Teraz Bóg zaprasza ciebie, abyś nieustannie jednoczył się z Nim w Jego Męce. Ty o tym wiesz, od kilku lat mówimy o tym. Ale teraz nadszedł czas, abyś czynił to z większą wiarą, abyś też podjął większy wysiłek, by czynić to rzeczywiście od momentu przebudzenia się aż do zaśnięcia. Jednocz się z Jezusem w każdej chwili wykonując różne zwykłe, codzienne czynności. Zwracaj się do Niego z miłością, mając świadomość, że On cały czas jest w twoim sercu i cały czas cierpi. Możesz z Nim być i w Getsemani, kiedy przyjmuje na Siebie mękę i poci się krwawym potem. Jezus będzie włączał ciebie w to, co jest Jego doświadczeniem w danym momencie. Nie będziesz już musiał czytać o tym w jakichś książkach, bo to stanie się już twoim doświadczeniem. Wykonując zwykłe obowiązki możesz zanurzać się w swoim sercu i towarzyszyć Jezusowi, gdy cierpi, gdy jest sam w nocy w więzieniu, gdy poddawany jest różnym torturom. Możesz być przy Nim, gdy jest biczowany, ale i wraz z Maryją możesz zbierać Jego Krew, która pozostała po biczowaniu. Możesz być, gdy wkładają koronę na Jego głowę, szydząc z Niego, dalej Go torturując. Możesz być z Nim, gdy bierze Krzyż, gdy go dźwiga. Wszędzie możesz towarzyszyć Jezusowi całym swoim sercem, bo cała ta Męka może być w twoim sercu. Ona jest, tylko ty musisz się na to otworzyć. Gdy wisi na Krzyżu, możesz być pod Krzyżem, patrzeć na Niego i towarzyszyć Mu przez te ostatnie godziny, kiedy w męczarniach kona. Krew z Krzyża może ściekać na ciebie. Możesz tulić się do Jego stóp. Możesz być, gdy umiera, ostatnie tchnienie oddaje swemu Ojcu. Możesz być razem ze wszystkimi i zdejmować Jego Ciało z Krzyża, możesz je oczyszczać, balsamować, zawijać, składać do grobu.

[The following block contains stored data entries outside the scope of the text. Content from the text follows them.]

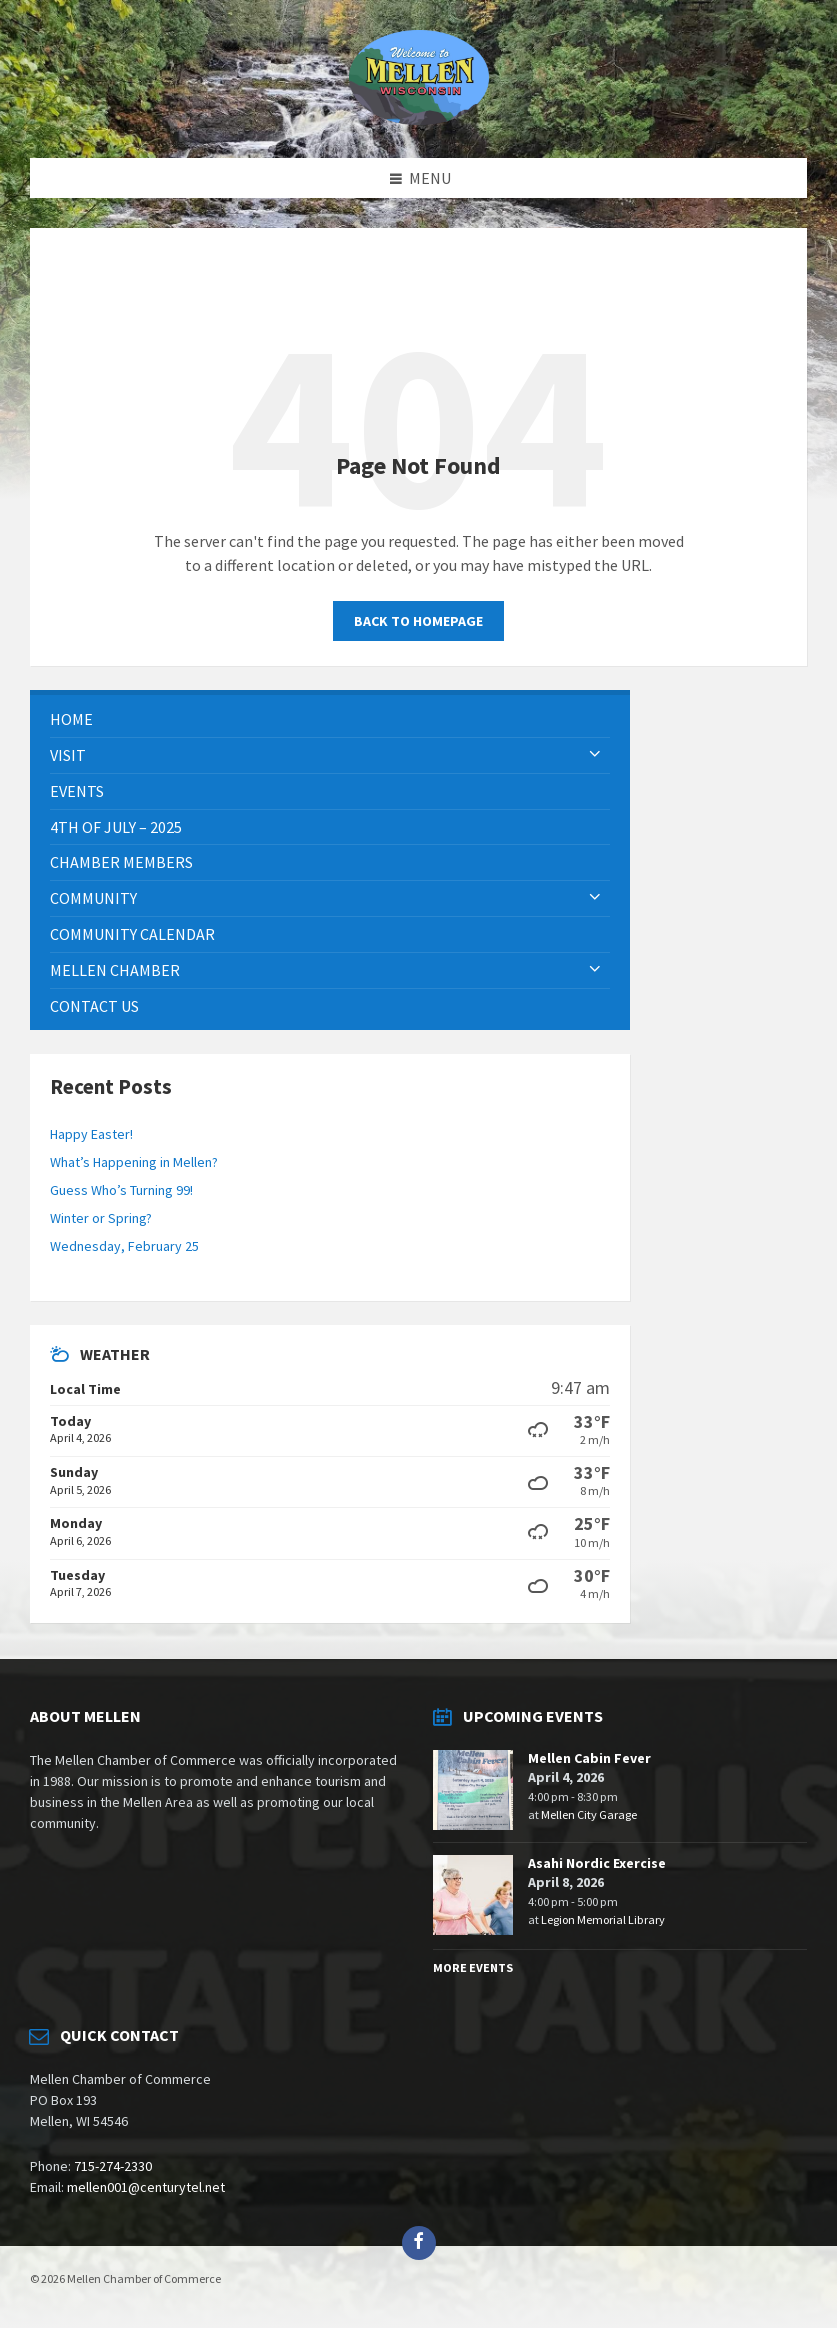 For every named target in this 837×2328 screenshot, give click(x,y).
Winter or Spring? (101, 1218)
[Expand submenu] (595, 755)
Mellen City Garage (589, 1814)
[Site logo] (419, 119)
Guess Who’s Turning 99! (121, 1190)
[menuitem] (330, 719)
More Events (473, 1967)
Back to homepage (418, 621)
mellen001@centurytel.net (146, 2187)
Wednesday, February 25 (124, 1246)
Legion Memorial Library (603, 1919)
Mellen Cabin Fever (589, 1758)
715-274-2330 (113, 2166)
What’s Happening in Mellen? (134, 1162)
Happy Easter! (91, 1134)
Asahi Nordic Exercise (597, 1863) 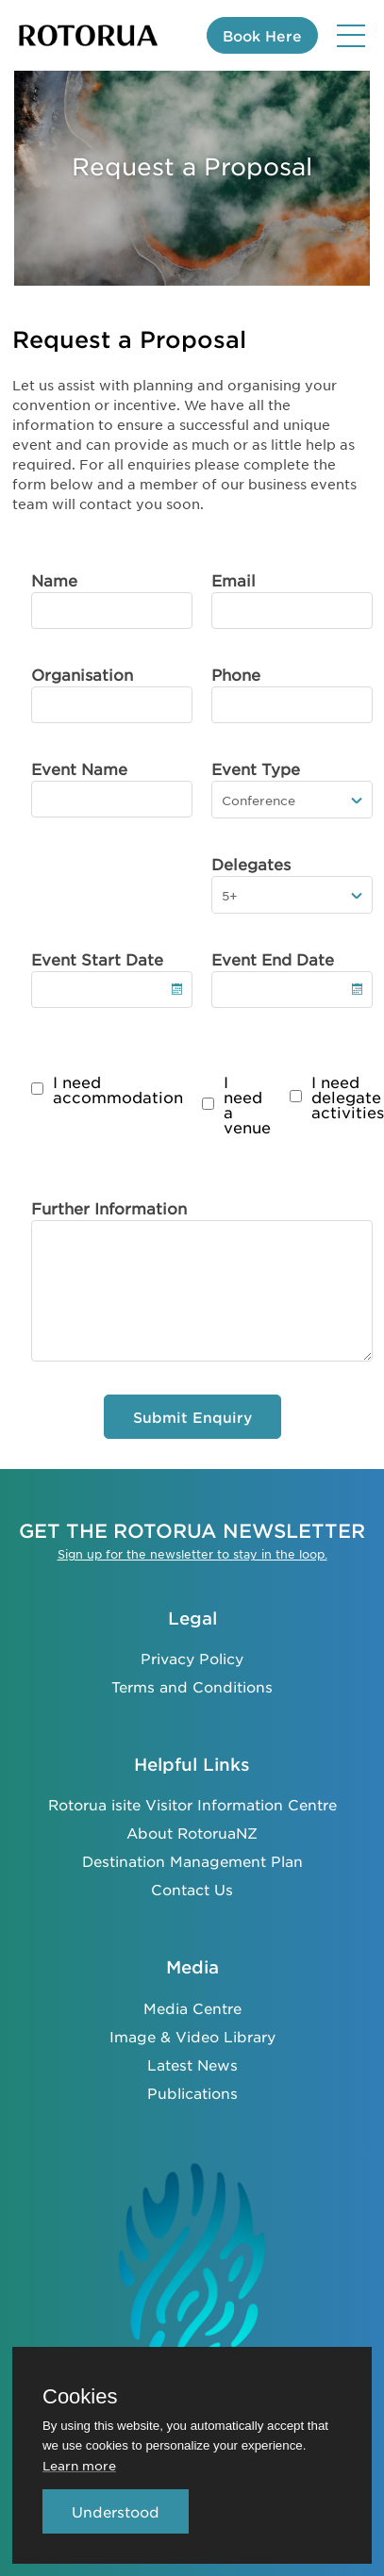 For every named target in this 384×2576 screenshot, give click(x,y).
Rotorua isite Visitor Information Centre (192, 1804)
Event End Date (272, 958)
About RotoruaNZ (192, 1832)
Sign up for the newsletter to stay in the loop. (192, 1553)
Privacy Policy (192, 1658)
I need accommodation (118, 1089)
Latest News (192, 2064)
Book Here (262, 35)
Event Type (255, 768)
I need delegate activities (347, 1096)
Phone (235, 674)
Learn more (79, 2465)
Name (54, 579)
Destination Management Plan (192, 1861)
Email (233, 579)
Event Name (79, 768)
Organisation (82, 674)
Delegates (251, 863)
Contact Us (192, 1889)
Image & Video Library (192, 2036)
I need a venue (247, 1104)
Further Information (109, 1207)
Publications (192, 2093)
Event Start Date (97, 958)
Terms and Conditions (192, 1686)
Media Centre (192, 2008) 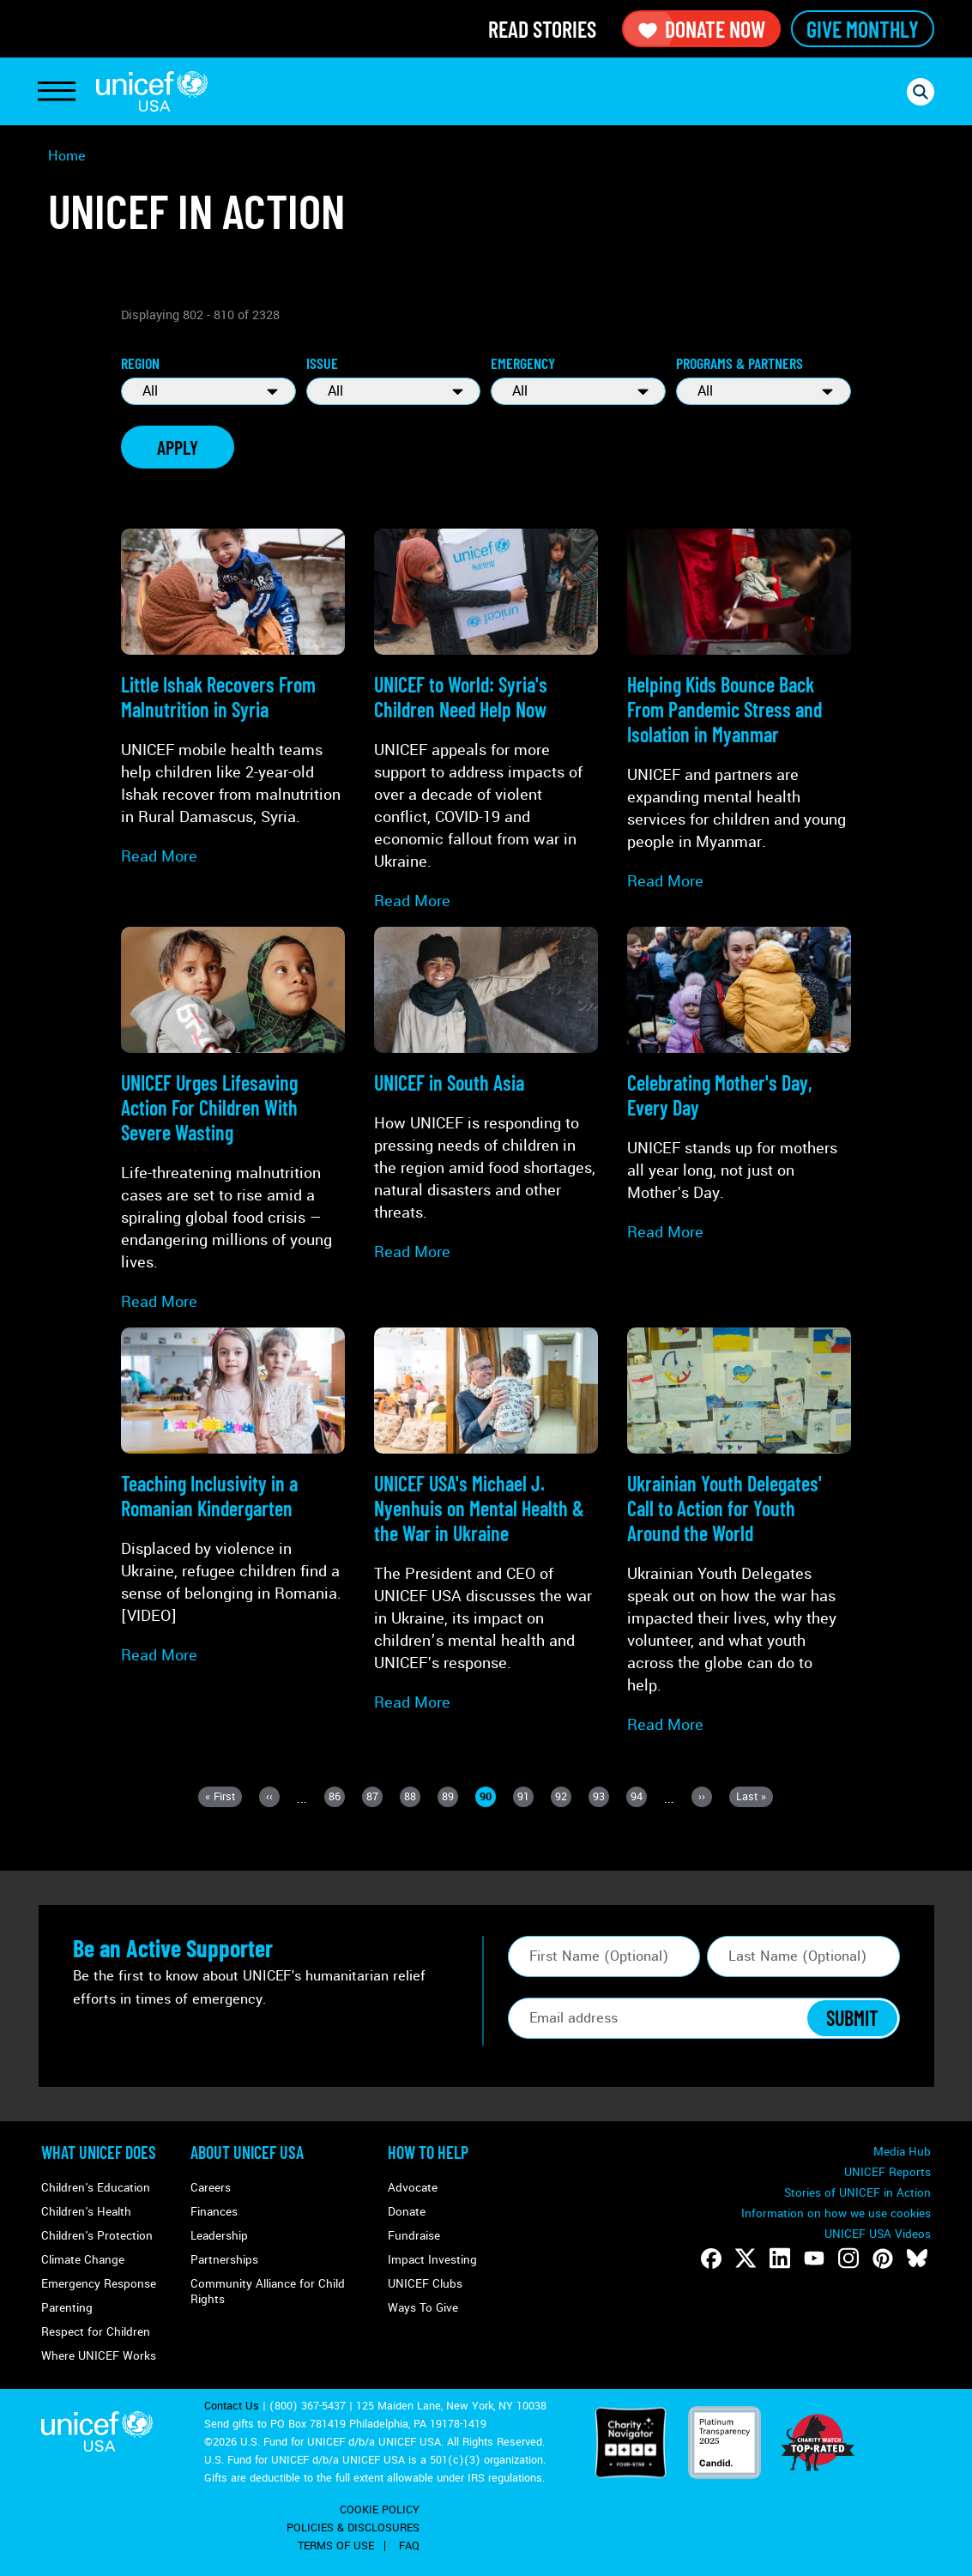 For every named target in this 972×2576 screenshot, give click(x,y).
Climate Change (82, 2260)
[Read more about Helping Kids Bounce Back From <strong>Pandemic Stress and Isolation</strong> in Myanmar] (739, 710)
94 (639, 1798)
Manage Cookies (887, 2213)
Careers (210, 2188)
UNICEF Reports (887, 2172)
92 (563, 1798)
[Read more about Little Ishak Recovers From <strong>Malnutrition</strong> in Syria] (233, 698)
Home (67, 156)
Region (140, 363)
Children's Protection (97, 2236)
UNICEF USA (152, 91)
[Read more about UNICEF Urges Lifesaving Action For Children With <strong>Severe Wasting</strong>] (233, 1120)
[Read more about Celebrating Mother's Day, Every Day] (739, 1085)
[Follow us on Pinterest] (883, 2258)
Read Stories (542, 28)
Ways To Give (423, 2308)
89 (450, 1798)
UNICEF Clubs (425, 2284)
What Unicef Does (98, 2152)
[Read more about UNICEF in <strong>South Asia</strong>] (486, 1095)
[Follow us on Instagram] (848, 2258)
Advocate (413, 2188)
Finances (214, 2212)
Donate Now (701, 28)
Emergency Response (98, 2284)
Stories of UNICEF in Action (857, 2193)
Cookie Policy (380, 2510)
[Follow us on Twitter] (745, 2258)
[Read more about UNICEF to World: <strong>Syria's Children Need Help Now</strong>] (486, 720)
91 (525, 1798)
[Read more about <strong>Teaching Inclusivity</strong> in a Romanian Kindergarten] (233, 1496)
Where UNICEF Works (98, 2356)
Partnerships (224, 2260)
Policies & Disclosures (353, 2528)
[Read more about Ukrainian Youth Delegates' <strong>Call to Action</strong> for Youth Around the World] (739, 1531)
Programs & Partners (739, 363)
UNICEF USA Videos (877, 2234)
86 (337, 1798)
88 (412, 1798)
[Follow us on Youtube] (814, 2258)
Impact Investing (432, 2260)
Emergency (523, 363)
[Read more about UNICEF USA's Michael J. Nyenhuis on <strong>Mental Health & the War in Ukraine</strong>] (486, 1520)
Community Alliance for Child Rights (267, 2291)
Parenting (67, 2308)
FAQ (409, 2546)
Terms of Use (336, 2546)
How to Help (428, 2152)
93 (601, 1798)
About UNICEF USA (247, 2152)
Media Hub (902, 2152)
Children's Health (86, 2212)
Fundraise (414, 2236)
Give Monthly (862, 28)
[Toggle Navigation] (56, 92)
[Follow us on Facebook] (711, 2258)
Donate (407, 2212)
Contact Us (231, 2406)
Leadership (219, 2236)
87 (374, 1798)
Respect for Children (95, 2332)
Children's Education (95, 2188)
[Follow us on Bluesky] (917, 2258)
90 (488, 1798)
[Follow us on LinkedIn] (780, 2258)
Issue (322, 363) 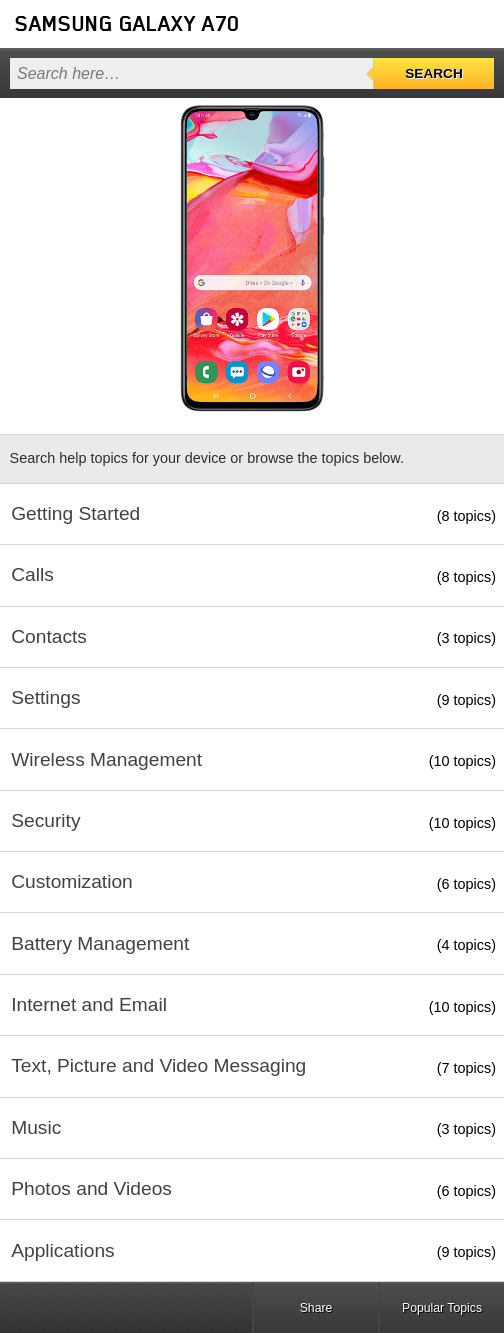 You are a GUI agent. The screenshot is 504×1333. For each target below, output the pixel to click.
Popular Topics (442, 1308)
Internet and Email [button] (89, 1004)
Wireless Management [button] (106, 759)
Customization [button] (72, 881)
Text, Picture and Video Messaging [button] (158, 1065)
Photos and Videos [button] (91, 1188)
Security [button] (45, 820)
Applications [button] (62, 1250)
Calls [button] (32, 574)
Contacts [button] (49, 636)
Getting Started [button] (75, 513)
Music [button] (36, 1127)
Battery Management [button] (100, 943)
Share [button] (316, 1308)
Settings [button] (45, 697) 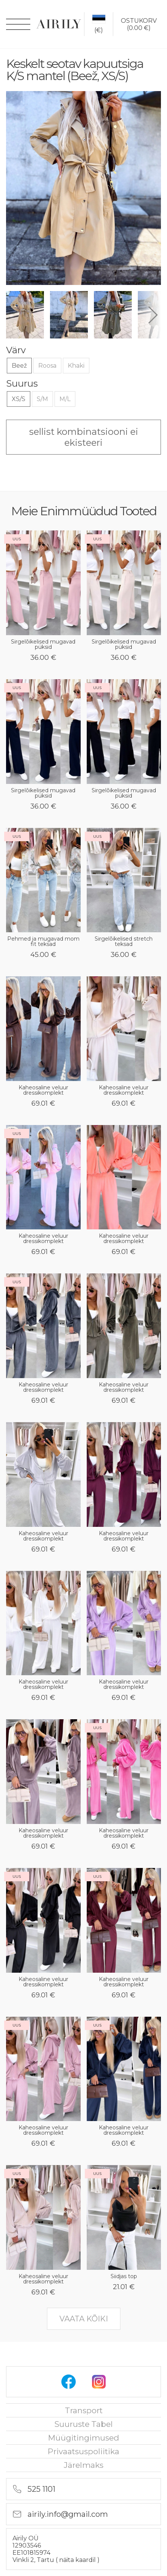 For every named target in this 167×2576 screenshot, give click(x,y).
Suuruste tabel (84, 2424)
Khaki (76, 365)
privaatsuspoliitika (83, 2451)
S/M (42, 399)
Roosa (47, 365)
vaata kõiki (83, 2318)
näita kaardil (78, 2559)
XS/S (18, 399)
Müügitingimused (83, 2437)
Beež (19, 365)
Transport (84, 2410)
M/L (64, 399)
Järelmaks (83, 2465) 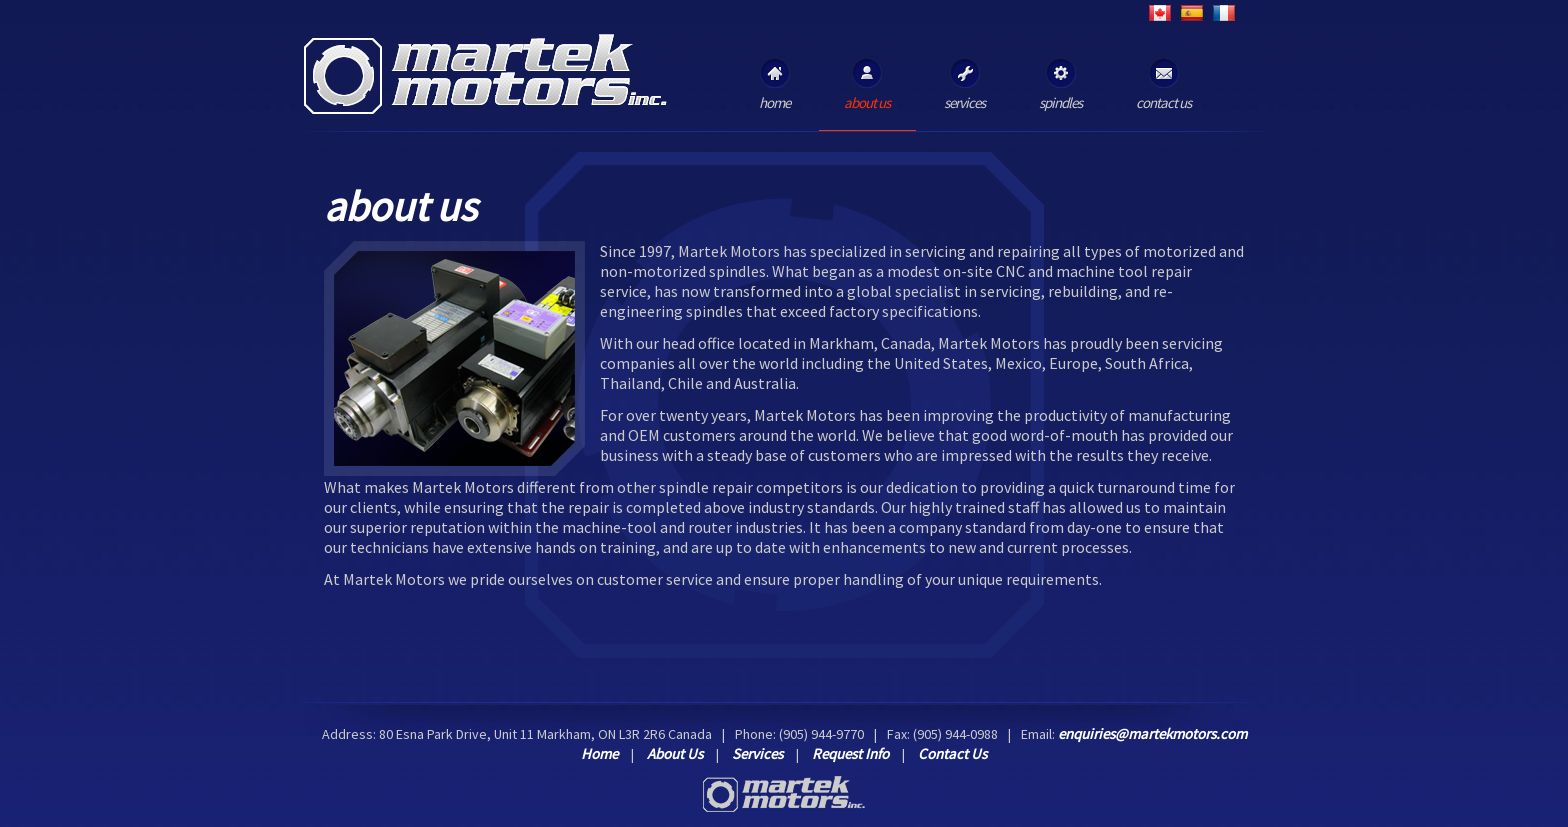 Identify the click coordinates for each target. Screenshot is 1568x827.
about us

W tym wszystkim możesz uczestniczyć. To wszystko tobie jest dane, trzeba, abyś z wiarą otworzył serce. Trzeba, abyś uwierzył, abyś podejmował wysiłek, odrzucał wątpliwości. To wszystko Bóg ci daje. Proś Ducha Świętego, aby cię wprowadzał w tę rzeczywistość. Oddawaj siebie Matce Najświętszej, aby mogła prowadzić cię do Jezusa. Proś Świętych, swoich braci i siostry, proś dusze czyśćcowe. Oni wszyscy mogą ci pomóc, bo oni obracają się w tej rzeczywistości, już nie muszą wykazywać się wiarą. Stań się duszą, która już żyje w świecie Ducha. Trwaj z Jezusem i jednocz się z Nim, w ten sposób otwieraj się na miłosierdzie Boga, na Jego miłość, która będzie przemieniać ciebie, abyś stawał się świadkiem Jego miłości i Jego miłosierdzia w świecie, który jest światem nienawiści, światem bez Boga, w którym dusze bardzo potrzebują Boga, choć często nie rozumieją tego, nie wiedzą. Miej świadomość, że Bóg powołał ciebie do życia w zjednoczeniu Nim, że jesteś duszą wybraną. Miej tego świadomość, że jako dusza wybrana jesteś obdarowany wielkimi łaskami. Potrzeba tylko twojej woli otwarcia się na te łaski, twojej wiary i ufności.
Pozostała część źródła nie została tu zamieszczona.